At first glance, the non-profit world might seem to be a strange fit for accounting majors or CPAs. In truth, non-profit organizations need accountants to help manage their finances. And, working with them provides a steady and satisfying CPA career path that allows accountants to invest their time and talents in ideas and organizations that they are passionate about.
What Are Non-profits
According to the U.S. tax code, there are over 30 kinds of organizations that are tax-exempt. These range from the less common labor organizations and business leagues to traditional charitable organizations. Non-profit organizations have to offer some sort of benefit to the community in order to qualify for their tax exemption. Because of this, any funds the organization has access to must be used according to strict guidelines and an accountant working for or with a non-profit will likely have to help ensure those guidelines are followed.
How Accountants Can Serve in Non-Profits
There isn’t a one-size-fits-all CPA career path in non-profit sectors.

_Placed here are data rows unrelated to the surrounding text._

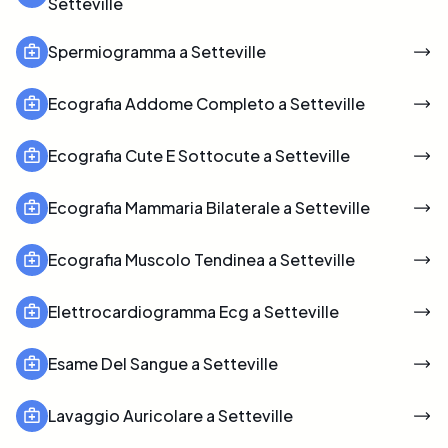
Setteville
Spermiogramma a Setteville
Ecografia Addome Completo a Setteville
Ecografia Cute E Sottocute a Setteville
Ecografia Mammaria Bilaterale a Setteville
Ecografia Muscolo Tendinea a Setteville
Elettrocardiogramma Ecg a Setteville
Esame Del Sangue a Setteville
Lavaggio Auricolare a Setteville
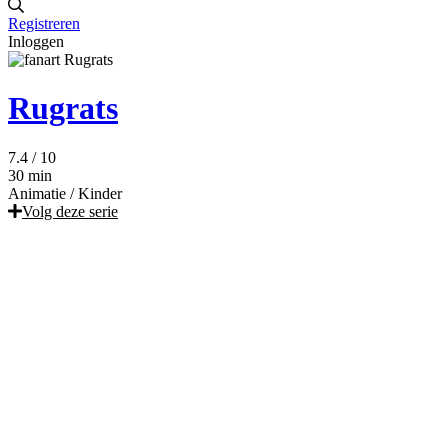
Registreren
Inloggen
Rugrats
7.4
/ 10
30 min
Animatie
/
Kinder
Volg deze serie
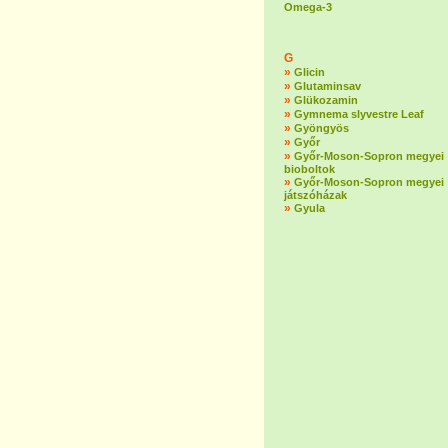
Omega-3
G
»
Glicin
»
Glutaminsav
»
Glükozamin
»
Gymnema slyvestre Leaf
»
Gyöngyös
»
Győr
»
Győr-Moson-Sopron megyei
bioboltok
»
Győr-Moson-Sopron megyei
játszóházak
»
Gyula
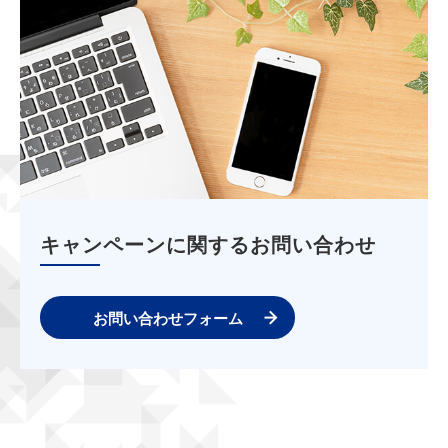
キャンペーンに関するお問い合わせ
お問い合わせフォーム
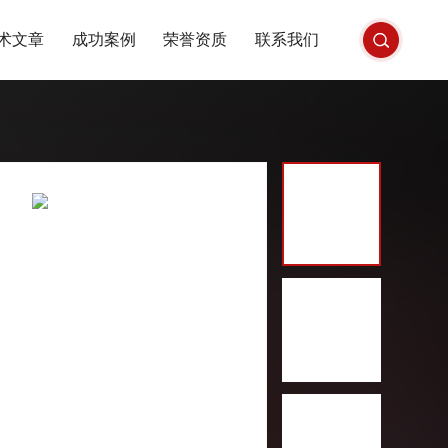
术文章
成功案例
荣誉资质
联系我们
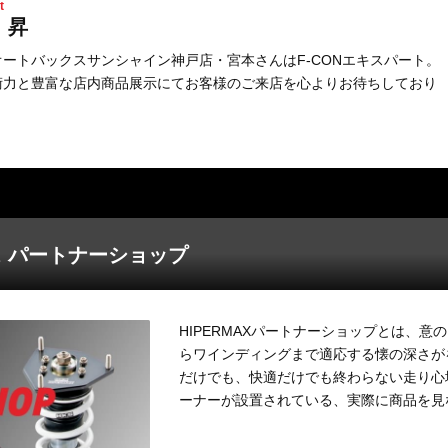
t
 昇
オートバックスサンシャイン神戸店・宮本さんはF-CONエキスパート。
術力と豊富な店内商品展示にてお客様のご来店を心よりお待ちしており
ス
パートナーショップ
HIPERMAXパートナーショップとは、
らワインディングまで適応する懐の深さがを併
だけでも、快適だけでも終わらない走り心地を
ーナーが設置されている、実際に商品を見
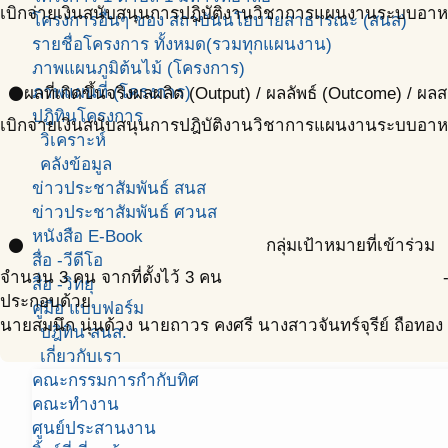
เบิกจ่ายเงินสนับสนุนการปฎิบัติงานวิชาการแผนงานระบบอาห
โครงการอื่นๆ ของ สถาบันนโยบายสาธารณะ (สนส)
รายชื่อโครงการ ทั้งหมด(รวมทุกแผนงาน)
ภาพแผนภูมิต้นไม้ (โครงการ)
ภาพแผนที่ (โครงการ)
ผลที่เกิดขึ้นจริง
ผลผลิต (Output) / ผลลัพธ์ (Outcome) / ผล
circle
ปฎิทินโครงการ
เบิกจ่ายเงินสนับสนุนการปฎิบัติงานวิชาการแผนงานระบบอาห
วิเคราะห์
คลังข้อมูล
ข่าวประชาสัมพันธ์ สนส
ข่าวประชาสัมพันธ์ ศวนส
หนังสือ E-Book
กลุ่มเป้าหมายที่เข้าร่วม
circle
สื่อ -วีดีโอ
จำนวน 3 คน จากที่ตั้งไว้ 3 คน
สื่อ -วิทยุ
ประกอบด้วย
คู่มือ แบบฟอร์ม
นายสมนึก นุ่นด้วง นายถาวร คงศรี นางสาวจันทร์จุรีย์ ถือทอง
ปฎิทิน สนส.
เกี่ยวกับเรา
คณะกรรมการกำกับทิศ
คณะทำงาน
ศูนย์ประสานงาน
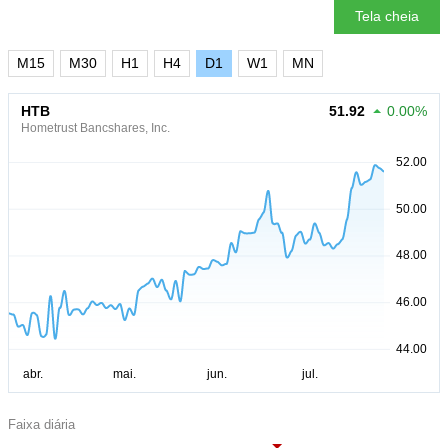
Tela cheia
M15
M30
H1
H4
D1
W1
MN
HTB
51.92
0.00%
Hometrust Bancshares, Inc.
Faixa diária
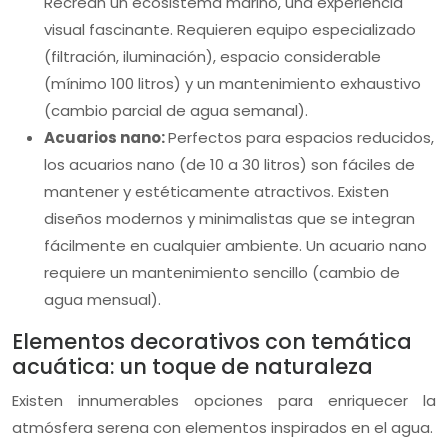
Recrean un ecosistema marino, una experiencia
visual fascinante. Requieren equipo especializado
(filtración, iluminación), espacio considerable
(mínimo 100 litros) y un mantenimiento exhaustivo
(cambio parcial de agua semanal).
Acuarios nano:
Perfectos para espacios reducidos,
los acuarios nano (de 10 a 30 litros) son fáciles de
mantener y estéticamente atractivos. Existen
diseños modernos y minimalistas que se integran
fácilmente en cualquier ambiente. Un acuario nano
requiere un mantenimiento sencillo (cambio de
agua mensual).
Elementos decorativos con temática
acuática: un toque de naturaleza
Existen innumerables opciones para enriquecer la
atmósfera serena con elementos inspirados en el agua.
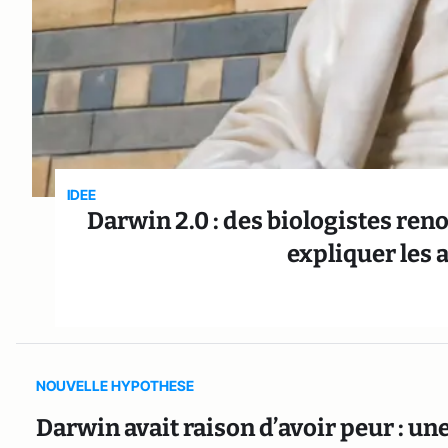
IDEE
Darwin 2.0 : des biologistes ren
expliquer les 
NOUVELLE HYPOTHESE
Darwin avait raison d’avoir peur : u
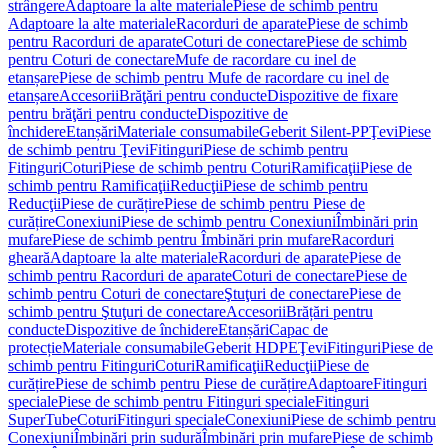
strângere
Adaptoare la alte materiale
Piese de schimb pentru
Adaptoare la alte materiale
Racorduri de aparate
Piese de schimb
pentru Racorduri de aparate
Coturi de conectare
Piese de schimb
pentru Coturi de conectare
Mufe de racordare cu inel de
etanșare
Piese de schimb pentru Mufe de racordare cu inel de
etanșare
Accesorii
Brăţări pentru conducte
Dispozitive de fixare
pentru brăţări pentru conducte
Dispozitive de
închidere
Etanșări
Materiale consumabile
Geberit Silent-PP
Ţevi
Piese
de schimb pentru Ţevi
Fitinguri
Piese de schimb pentru
Fitinguri
Coturi
Piese de schimb pentru Coturi
Ramificaţii
Piese de
schimb pentru Ramificaţii
Reducţii
Piese de schimb pentru
Reducţii
Piese de curățire
Piese de schimb pentru Piese de
curățire
Conexiuni
Piese de schimb pentru Conexiuni
Îmbinări prin
mufare
Piese de schimb pentru Îmbinări prin mufare
Racorduri
gheară
Adaptoare la alte materiale
Racorduri de aparate
Piese de
schimb pentru Racorduri de aparate
Coturi de conectare
Piese de
schimb pentru Coturi de conectare
Ştuţuri de conectare
Piese de
schimb pentru Ştuţuri de conectare
Accesorii
Brățări pentru
conducte
Dispozitive de închidere
Etanșări
Capac de
protecție
Materiale consumabile
Geberit HDPE
Ţevi
Fitinguri
Piese de
schimb pentru Fitinguri
Coturi
Ramificaţii
Reducţii
Piese de
curățire
Piese de schimb pentru Piese de curățire
Adaptoare
Fitinguri
speciale
Piese de schimb pentru Fitinguri speciale
Fitinguri
SuperTube
Coturi
Fitinguri speciale
Conexiuni
Piese de schimb pentru
Conexiuni
Îmbinări prin sudură
Îmbinări prin mufare
Piese de schimb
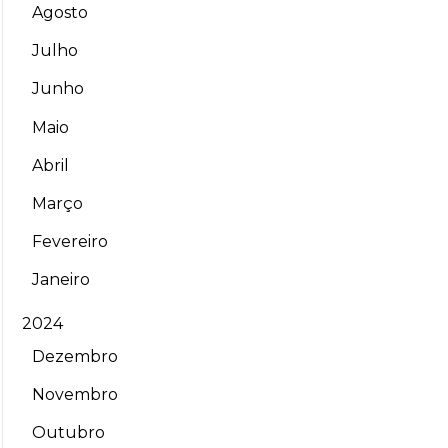
Agosto
Julho
Junho
Maio
Abril
Março
Fevereiro
Janeiro
2024
Dezembro
Novembro
Outubro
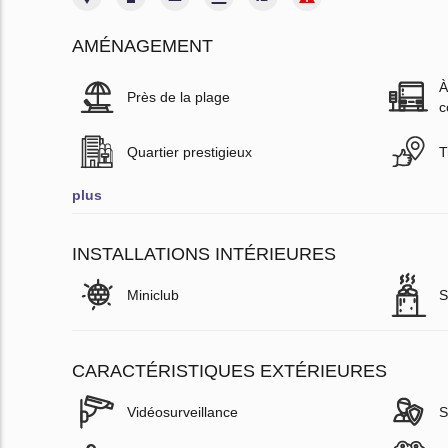
AMÉNAGEMENT
À
Près de la plage
c
Quartier prestigieux
T
plus
INSTALLATIONS INTÉRIEURES
Miniclub
S
CARACTÉRISTIQUES EXTÉRIEURES
Vidéosurveillance
S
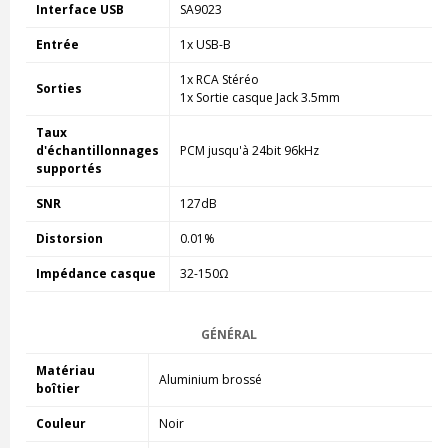
Interface USB
SA9023
Entrée
1x USB-B
1x RCA Stéréo
Sorties
1x Sortie casque Jack 3.5mm
Taux
d'échantillonnages
PCM jusqu'à 24bit 96kHz
supportés
SNR
127dB
Distorsion
0.01%
Impédance casque
32-150Ω
GÉNÉRAL
Matériau
Aluminium brossé
boîtier
Couleur
Noir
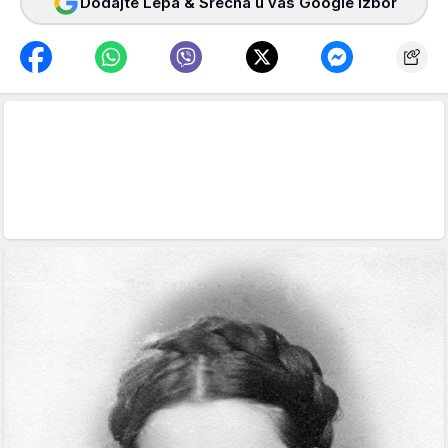
Dodajte Lepa & Srećna u vaš Google izbor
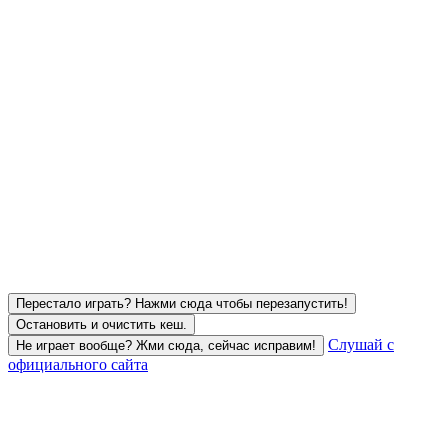
Перестало играть? Нажми сюда чтобы перезапустить!
Остановить и очистить кеш.
Слушай с
Не играет вообще? Жми сюда, сейчас исправим!
официального сайта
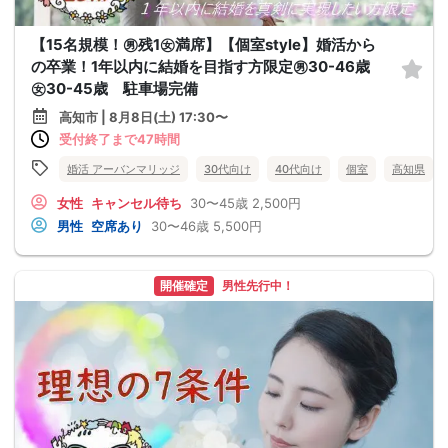
【15名規模！㊚残1㊛満席】【個室style】婚活から
の卒業！1年以内に結婚を目指す方限定㊚30-46歳
㊛30-45歳 駐車場完備
高知市 | 8月8日(土) 17:30〜
受付終了まで47時間
婚活 アーバンマリッジ
30代向け
40代向け
個室
高知県
女性
キャンセル待ち
30〜45歳
2,500円
男性
空席あり
30〜46歳
5,500円
開催確定
男性先行中！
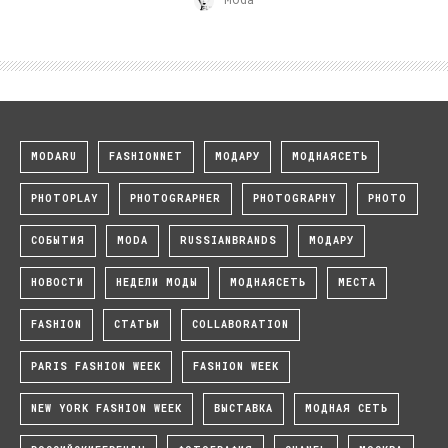
MODARU
FASHIONNET
МОДАРУ
МОДНАЯСЕТЬ
PHOTOPLAY
PHOTOGRAPHER
PHOTOGRAPHY
PHOTO
СОБЫТИЯ
MODA
RUSSIANBRANDS
МОДАРУ
НОВОСТИ
НЕДЕЛИ МОДЫ
МОДНАЯСЕТЬ
МЕСТА
FASHION
СТАТЬИ
COLLABORATION
PARIS FASHION WEEK
FASHION WEEK
NEW YORK FASHION WEEK
ВЫСТАВКА
МОДНАЯ СЕТЬ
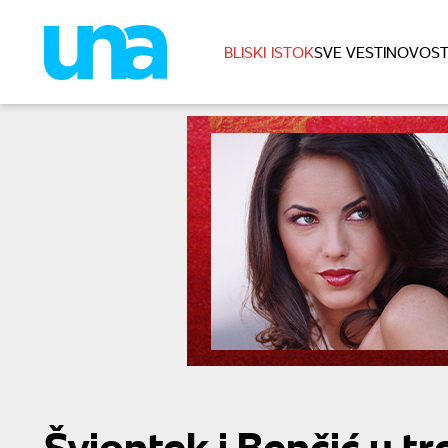
BLISKI ISTOK
SVE VESTI
NOVOST
Švjontek i Benčić u t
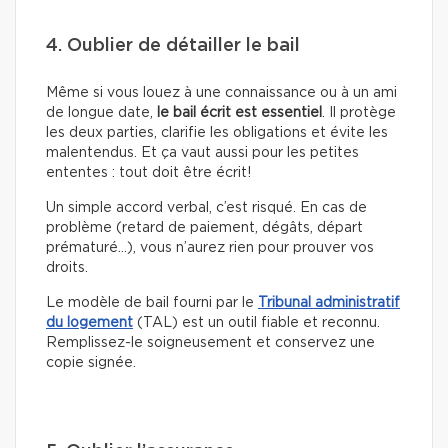
4. Oublier de détailler le bail
Même si vous louez à une connaissance ou à un ami
de longue date,
le bail écrit est essentiel
. Il protège
les deux parties, clarifie les obligations et évite les
malentendus. Et ça vaut aussi pour les petites
ententes : tout doit être écrit!
Un simple accord verbal, c’est risqué. En cas de
problème (retard de paiement, dégâts, départ
prématuré…), vous n’aurez rien pour prouver vos
droits.
Le modèle de bail fourni par le
Tribunal administratif
du logement
(TAL) est un outil fiable et reconnu.
Remplissez-le soigneusement et conservez une
copie signée.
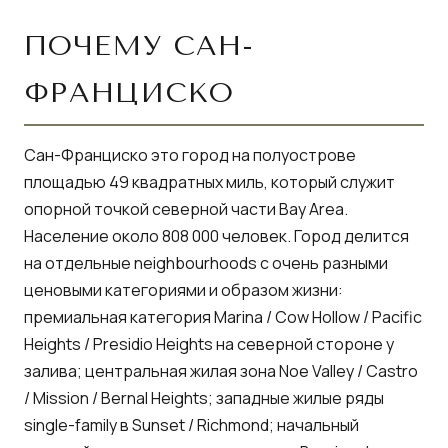
ПОЧЕМУ САН-
ФРАНЦИСКО
Сан-Франциско это город на полуострове
площадью 49 квадратных миль, который служит
опорной точкой северной части Bay Area.
Население около 808 000 человек. Город делится
на отдельные neighbourhoods с очень разными
ценовыми категориями и образом жизни:
премиальная категория Marina / Cow Hollow / Pacific
Heights / Presidio Heights на северной стороне у
залива; центральная жилая зона Noe Valley / Castro
/ Mission / Bernal Heights; западные жилые ряды
single-family в Sunset / Richmond; начальный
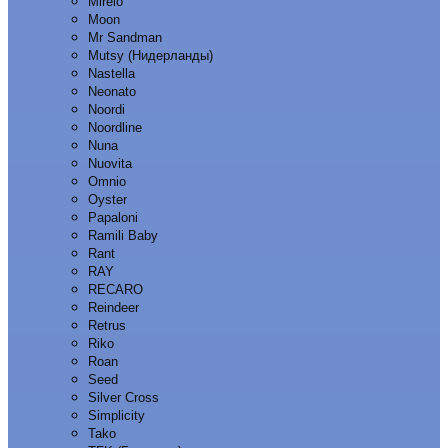
Mirelo
Moon
Mr Sandman
Mutsy (Нидерланды)
Nastella
Neonato
Noordi
Noordline
Nuna
Nuovita
Omnio
Oyster
Papaloni
Ramili Baby
Rant
RAY
RECARO
Reindeer
Retrus
Riko
Roan
Seed
Silver Cross
Simplicity
Tako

A CPA can build a career out of working for a variety of non-profits or in a more private capacity working for one. If a CPA is working in a more advisory way, responsibilities might include helping a non-profit set up its budget, preparing financial reports, or assistance with any tax issues that might arise.
Depending on the size of the non-profit, there may be one or several positions above that of an entry-level accountant. In that case, a new hire would likely report to a Senior Accountant and may be responsible for handling detailed assignments such as receivables, payables, property, and payroll. Responsibilities may also include managing the general ledger and preparing and reviewing financial statements and reports.
As time passes at a bigger non-profit, CPAs may be able to rise in the ranks to advise newer employees. At higher levels, accountants at non-profits may also be tasked with developing special reports and running analyses of financial data. More senior accountants may also be in charge of internal audits. This includes tests of accounting and internal control systems and can mean the regular testing of document approval through statistical samples, using specially developed tests to expose defalcations and other means of operational testing that might inform recommendations for future profit improvement and company health.
Higher-level jobs an accountant might have in the non-profit sector include a controller and Chief Financial Officer (CFO). A controller is essentially the Chief Accounting Executive in charge of the management of all lower-level accounting personnel. The CFO works with the other heads of the company and advises on issues regarding financial stability and liquidity and financial reporting and may also be responsible for maintaining relationships the company has with financial institutions.